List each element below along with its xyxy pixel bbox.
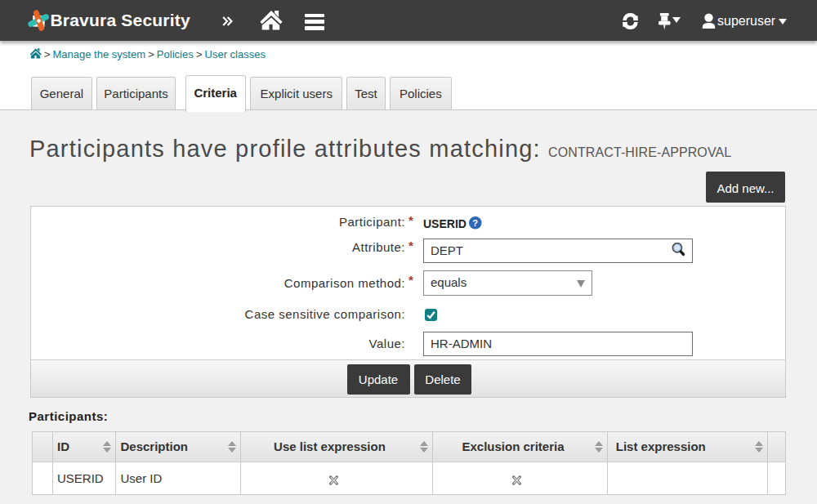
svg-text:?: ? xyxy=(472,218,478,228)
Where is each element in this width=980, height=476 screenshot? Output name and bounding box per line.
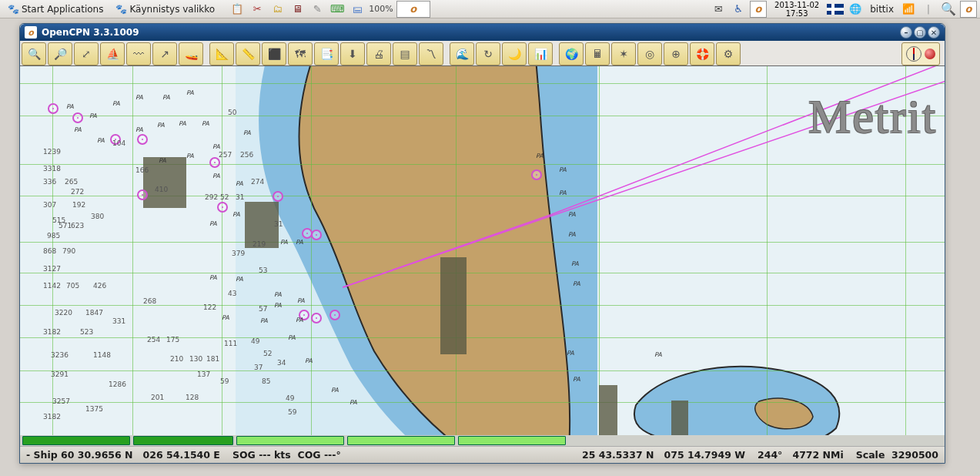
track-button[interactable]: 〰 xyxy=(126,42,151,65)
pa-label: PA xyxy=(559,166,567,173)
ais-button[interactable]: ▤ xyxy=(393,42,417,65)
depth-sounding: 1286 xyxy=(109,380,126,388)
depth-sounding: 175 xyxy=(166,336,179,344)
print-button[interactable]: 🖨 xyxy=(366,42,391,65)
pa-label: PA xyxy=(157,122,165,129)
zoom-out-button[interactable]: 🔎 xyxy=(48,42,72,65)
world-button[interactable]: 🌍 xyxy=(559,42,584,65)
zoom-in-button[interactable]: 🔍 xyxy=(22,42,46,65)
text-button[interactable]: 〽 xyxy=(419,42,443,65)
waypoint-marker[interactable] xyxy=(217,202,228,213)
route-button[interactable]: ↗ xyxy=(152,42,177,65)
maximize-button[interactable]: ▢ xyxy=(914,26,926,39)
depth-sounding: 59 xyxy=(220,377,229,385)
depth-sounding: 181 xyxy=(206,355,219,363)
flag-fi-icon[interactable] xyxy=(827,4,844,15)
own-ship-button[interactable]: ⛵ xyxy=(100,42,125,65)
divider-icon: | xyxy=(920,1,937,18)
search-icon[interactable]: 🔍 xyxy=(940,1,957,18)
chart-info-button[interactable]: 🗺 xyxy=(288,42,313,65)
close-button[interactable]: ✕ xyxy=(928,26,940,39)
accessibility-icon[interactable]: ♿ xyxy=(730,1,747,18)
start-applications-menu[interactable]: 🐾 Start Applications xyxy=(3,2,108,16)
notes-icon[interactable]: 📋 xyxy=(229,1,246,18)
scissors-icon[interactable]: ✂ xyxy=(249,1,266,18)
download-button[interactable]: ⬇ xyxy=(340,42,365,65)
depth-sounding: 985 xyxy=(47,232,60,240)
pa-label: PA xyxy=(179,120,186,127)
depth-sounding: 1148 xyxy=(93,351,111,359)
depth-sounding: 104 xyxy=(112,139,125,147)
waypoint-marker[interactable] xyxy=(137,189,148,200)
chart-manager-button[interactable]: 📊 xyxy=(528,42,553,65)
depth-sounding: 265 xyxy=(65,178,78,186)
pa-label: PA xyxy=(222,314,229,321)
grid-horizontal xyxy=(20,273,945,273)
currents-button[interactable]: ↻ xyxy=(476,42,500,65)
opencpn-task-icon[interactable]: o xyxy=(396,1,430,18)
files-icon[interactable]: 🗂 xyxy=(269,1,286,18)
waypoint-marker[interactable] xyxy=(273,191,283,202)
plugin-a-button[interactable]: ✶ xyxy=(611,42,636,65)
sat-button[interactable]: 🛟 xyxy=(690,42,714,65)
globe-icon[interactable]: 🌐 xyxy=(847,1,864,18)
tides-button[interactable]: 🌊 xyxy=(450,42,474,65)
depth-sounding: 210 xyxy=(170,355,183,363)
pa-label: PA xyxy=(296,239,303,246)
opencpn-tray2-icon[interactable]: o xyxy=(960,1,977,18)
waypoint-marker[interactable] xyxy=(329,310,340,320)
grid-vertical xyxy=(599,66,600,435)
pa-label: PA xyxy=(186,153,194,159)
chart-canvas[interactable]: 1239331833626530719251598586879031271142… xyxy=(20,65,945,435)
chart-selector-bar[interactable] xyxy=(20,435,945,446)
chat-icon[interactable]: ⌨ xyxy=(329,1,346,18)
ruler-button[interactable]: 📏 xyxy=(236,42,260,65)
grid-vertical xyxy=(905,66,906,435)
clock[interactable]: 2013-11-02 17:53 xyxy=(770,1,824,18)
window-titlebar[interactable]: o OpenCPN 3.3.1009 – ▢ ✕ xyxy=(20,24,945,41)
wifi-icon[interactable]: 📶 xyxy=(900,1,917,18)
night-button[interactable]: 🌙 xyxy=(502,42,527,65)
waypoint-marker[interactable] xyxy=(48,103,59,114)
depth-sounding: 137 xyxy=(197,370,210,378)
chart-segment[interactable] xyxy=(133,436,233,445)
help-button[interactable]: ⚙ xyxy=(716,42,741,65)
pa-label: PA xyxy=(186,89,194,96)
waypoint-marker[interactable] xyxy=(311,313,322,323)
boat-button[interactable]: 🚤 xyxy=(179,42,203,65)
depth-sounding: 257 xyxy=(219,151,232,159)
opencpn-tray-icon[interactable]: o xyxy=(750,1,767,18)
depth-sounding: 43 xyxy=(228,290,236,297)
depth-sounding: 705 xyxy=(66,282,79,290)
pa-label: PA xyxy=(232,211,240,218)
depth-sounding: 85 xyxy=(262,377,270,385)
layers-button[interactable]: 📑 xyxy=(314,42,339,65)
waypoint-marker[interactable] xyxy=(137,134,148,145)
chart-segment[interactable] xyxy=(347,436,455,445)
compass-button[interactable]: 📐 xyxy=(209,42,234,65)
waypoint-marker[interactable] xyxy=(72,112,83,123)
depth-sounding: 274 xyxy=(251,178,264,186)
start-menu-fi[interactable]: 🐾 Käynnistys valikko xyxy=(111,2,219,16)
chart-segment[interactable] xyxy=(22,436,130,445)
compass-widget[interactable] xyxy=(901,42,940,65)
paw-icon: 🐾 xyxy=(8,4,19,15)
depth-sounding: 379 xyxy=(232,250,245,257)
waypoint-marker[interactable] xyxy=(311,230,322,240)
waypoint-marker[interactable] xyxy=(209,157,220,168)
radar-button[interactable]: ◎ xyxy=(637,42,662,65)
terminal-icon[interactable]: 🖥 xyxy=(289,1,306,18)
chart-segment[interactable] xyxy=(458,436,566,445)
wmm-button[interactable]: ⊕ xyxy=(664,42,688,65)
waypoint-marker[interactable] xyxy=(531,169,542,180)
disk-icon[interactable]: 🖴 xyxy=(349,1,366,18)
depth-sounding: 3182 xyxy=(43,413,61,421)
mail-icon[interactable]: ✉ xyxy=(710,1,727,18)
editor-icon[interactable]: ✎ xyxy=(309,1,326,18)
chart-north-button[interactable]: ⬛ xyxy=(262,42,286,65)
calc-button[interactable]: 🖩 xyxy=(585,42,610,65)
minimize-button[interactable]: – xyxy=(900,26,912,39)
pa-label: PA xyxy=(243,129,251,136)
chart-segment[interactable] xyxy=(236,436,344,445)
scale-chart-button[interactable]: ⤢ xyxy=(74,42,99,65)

==

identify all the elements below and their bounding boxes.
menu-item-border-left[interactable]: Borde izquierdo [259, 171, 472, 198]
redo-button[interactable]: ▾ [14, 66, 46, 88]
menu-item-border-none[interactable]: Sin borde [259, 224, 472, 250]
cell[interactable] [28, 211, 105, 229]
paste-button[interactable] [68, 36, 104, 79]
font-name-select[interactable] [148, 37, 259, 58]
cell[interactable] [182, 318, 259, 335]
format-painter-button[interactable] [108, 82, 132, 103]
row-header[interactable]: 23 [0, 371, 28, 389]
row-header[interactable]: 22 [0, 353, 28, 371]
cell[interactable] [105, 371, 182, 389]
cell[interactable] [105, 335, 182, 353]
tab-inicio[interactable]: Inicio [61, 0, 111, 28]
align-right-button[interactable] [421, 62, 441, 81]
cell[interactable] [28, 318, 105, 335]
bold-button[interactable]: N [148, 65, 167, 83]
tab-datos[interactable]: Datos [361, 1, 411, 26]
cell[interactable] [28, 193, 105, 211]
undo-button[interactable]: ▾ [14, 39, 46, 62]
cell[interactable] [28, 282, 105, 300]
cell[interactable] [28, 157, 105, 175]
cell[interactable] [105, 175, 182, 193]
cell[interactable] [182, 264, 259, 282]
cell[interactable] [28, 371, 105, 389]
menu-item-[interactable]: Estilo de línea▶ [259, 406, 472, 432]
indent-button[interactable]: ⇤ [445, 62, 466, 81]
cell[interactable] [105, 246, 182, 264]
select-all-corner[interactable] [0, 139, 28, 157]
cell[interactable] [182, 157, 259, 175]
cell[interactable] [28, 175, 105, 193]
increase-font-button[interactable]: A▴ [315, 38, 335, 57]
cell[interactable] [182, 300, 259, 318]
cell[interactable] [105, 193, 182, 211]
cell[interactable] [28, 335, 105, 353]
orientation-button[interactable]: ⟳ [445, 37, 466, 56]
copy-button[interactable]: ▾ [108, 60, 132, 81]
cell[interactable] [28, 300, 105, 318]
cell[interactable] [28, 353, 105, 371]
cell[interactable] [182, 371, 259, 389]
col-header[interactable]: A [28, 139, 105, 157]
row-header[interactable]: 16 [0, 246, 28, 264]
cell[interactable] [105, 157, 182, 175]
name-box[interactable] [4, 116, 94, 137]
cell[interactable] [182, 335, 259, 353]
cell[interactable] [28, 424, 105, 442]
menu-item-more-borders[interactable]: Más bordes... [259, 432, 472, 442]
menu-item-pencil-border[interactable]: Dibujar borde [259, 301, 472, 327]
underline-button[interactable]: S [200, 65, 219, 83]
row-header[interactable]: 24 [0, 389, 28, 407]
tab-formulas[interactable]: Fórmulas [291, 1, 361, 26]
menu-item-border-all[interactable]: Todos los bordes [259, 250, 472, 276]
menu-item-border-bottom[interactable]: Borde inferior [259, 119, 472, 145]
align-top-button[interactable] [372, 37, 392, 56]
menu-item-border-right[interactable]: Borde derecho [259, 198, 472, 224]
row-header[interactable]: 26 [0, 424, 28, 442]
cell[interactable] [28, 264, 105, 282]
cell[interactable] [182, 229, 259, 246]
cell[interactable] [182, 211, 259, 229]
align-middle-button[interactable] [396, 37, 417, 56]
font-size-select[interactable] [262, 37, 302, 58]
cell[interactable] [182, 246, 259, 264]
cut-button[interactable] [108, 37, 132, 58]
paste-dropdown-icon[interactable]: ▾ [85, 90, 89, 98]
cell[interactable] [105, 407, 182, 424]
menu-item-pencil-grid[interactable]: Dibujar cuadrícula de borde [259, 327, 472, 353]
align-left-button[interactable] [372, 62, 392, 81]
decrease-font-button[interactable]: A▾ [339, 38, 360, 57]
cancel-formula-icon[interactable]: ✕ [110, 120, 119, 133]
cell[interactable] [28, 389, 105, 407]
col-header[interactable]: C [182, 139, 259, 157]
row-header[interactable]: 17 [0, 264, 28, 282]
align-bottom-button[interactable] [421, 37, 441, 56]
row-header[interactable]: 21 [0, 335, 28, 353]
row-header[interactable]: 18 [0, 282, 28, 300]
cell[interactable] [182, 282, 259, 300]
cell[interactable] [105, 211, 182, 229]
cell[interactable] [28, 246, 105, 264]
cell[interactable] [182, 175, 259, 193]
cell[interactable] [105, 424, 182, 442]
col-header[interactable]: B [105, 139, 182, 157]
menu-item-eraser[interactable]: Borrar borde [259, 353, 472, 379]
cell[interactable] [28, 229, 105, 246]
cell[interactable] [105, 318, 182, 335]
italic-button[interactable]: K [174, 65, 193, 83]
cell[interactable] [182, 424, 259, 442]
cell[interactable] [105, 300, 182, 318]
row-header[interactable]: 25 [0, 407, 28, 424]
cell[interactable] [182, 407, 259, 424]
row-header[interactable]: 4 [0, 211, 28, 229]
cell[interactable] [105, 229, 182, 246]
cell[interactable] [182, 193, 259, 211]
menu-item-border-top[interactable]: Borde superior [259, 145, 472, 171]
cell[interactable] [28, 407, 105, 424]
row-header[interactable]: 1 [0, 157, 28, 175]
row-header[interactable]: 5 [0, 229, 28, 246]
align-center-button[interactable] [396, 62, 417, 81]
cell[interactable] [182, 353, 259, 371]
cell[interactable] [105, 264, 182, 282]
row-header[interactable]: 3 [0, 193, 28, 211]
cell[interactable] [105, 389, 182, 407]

---

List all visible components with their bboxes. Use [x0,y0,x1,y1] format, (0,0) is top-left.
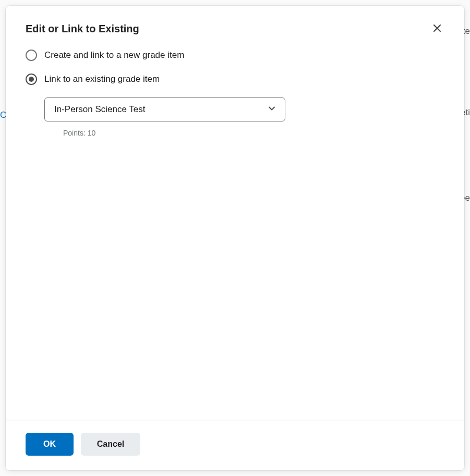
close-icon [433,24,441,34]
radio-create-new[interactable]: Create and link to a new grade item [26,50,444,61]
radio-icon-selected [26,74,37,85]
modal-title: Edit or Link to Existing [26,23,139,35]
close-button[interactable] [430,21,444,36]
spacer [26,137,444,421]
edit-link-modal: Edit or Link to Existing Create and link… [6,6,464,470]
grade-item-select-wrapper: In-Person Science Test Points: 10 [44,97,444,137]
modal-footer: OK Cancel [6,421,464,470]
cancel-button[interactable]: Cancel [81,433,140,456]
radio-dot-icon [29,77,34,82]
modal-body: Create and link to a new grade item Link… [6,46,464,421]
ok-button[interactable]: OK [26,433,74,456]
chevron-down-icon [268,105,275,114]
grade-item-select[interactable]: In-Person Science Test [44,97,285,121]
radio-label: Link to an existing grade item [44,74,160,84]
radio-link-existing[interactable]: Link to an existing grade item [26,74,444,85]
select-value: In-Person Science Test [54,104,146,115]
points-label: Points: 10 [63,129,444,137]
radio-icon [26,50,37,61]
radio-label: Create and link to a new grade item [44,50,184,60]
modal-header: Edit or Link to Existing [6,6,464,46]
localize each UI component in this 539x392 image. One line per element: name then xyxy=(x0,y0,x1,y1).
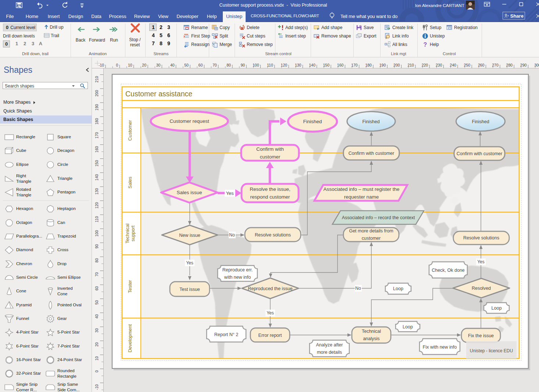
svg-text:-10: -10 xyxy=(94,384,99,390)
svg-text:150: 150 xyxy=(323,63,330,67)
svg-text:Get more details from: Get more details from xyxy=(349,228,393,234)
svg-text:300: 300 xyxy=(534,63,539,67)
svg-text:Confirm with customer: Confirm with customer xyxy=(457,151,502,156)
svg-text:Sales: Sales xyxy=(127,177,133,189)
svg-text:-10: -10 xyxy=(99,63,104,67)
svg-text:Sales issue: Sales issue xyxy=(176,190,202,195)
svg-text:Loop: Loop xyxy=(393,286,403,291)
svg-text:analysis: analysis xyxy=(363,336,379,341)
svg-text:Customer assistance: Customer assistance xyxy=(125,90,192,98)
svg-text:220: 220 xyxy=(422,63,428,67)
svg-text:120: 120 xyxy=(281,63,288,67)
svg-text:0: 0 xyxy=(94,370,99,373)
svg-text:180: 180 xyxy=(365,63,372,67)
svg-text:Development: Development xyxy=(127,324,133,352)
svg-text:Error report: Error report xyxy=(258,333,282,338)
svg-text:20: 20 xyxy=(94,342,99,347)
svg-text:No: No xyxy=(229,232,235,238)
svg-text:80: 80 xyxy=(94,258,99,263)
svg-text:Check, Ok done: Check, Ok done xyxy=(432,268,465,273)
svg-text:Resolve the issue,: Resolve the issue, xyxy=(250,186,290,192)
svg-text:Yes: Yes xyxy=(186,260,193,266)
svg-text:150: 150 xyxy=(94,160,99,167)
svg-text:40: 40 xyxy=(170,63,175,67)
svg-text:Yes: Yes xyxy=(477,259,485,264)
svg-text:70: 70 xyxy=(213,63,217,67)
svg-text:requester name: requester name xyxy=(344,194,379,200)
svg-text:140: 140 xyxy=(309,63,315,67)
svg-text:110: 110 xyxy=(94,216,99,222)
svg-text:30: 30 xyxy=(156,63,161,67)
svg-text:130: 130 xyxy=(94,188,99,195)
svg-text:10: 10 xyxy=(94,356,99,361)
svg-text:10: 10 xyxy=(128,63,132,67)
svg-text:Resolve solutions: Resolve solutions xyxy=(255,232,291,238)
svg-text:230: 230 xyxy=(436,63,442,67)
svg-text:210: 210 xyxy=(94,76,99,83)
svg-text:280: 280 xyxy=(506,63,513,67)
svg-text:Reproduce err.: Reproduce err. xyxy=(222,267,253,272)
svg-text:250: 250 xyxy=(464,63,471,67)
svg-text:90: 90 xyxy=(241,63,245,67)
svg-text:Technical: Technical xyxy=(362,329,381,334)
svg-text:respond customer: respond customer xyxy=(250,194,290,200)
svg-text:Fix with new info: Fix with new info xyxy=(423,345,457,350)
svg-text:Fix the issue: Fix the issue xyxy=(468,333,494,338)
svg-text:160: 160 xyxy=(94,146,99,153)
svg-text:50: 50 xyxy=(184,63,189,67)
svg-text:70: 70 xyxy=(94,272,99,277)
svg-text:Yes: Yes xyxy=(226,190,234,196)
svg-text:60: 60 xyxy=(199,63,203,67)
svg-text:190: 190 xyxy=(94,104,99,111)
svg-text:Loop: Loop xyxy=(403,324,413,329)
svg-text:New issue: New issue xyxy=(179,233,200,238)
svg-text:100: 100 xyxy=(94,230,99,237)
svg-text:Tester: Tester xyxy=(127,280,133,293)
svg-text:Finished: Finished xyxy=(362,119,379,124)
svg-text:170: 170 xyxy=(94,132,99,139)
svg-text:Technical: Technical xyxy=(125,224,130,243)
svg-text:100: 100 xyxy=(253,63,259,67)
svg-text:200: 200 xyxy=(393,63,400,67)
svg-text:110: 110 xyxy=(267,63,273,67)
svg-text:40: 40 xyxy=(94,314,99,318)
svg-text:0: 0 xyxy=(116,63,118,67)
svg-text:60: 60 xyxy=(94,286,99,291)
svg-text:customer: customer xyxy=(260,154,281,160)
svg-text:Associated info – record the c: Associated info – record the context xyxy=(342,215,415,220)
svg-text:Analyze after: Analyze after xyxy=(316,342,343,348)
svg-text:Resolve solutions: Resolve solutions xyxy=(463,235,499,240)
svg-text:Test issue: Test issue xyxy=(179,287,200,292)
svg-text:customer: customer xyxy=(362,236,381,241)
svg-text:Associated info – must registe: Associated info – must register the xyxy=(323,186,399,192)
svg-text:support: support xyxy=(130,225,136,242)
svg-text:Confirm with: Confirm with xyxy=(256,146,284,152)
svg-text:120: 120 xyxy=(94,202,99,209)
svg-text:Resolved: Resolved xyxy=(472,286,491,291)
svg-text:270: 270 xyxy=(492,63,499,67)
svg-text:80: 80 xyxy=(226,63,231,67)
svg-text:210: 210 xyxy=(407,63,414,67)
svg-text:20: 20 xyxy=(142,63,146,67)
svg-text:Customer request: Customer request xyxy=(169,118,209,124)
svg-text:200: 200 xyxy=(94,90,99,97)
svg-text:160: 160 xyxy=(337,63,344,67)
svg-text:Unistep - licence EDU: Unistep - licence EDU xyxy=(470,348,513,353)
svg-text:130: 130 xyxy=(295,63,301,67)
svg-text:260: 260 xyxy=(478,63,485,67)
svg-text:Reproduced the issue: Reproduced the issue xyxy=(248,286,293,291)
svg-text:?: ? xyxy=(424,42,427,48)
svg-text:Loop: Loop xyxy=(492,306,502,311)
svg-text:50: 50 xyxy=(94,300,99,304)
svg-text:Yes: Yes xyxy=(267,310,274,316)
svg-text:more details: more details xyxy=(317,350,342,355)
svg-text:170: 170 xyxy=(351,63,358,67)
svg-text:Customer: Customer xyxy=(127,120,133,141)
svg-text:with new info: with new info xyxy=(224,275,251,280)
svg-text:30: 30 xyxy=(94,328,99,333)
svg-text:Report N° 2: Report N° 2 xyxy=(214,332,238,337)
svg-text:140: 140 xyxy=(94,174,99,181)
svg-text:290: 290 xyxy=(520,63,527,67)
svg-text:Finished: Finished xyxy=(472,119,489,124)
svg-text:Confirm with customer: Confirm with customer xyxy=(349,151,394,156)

ACTIVITY: State how many lines in the records above contain the word "Dibujar", and give only that number.

ANSWER BOX: 2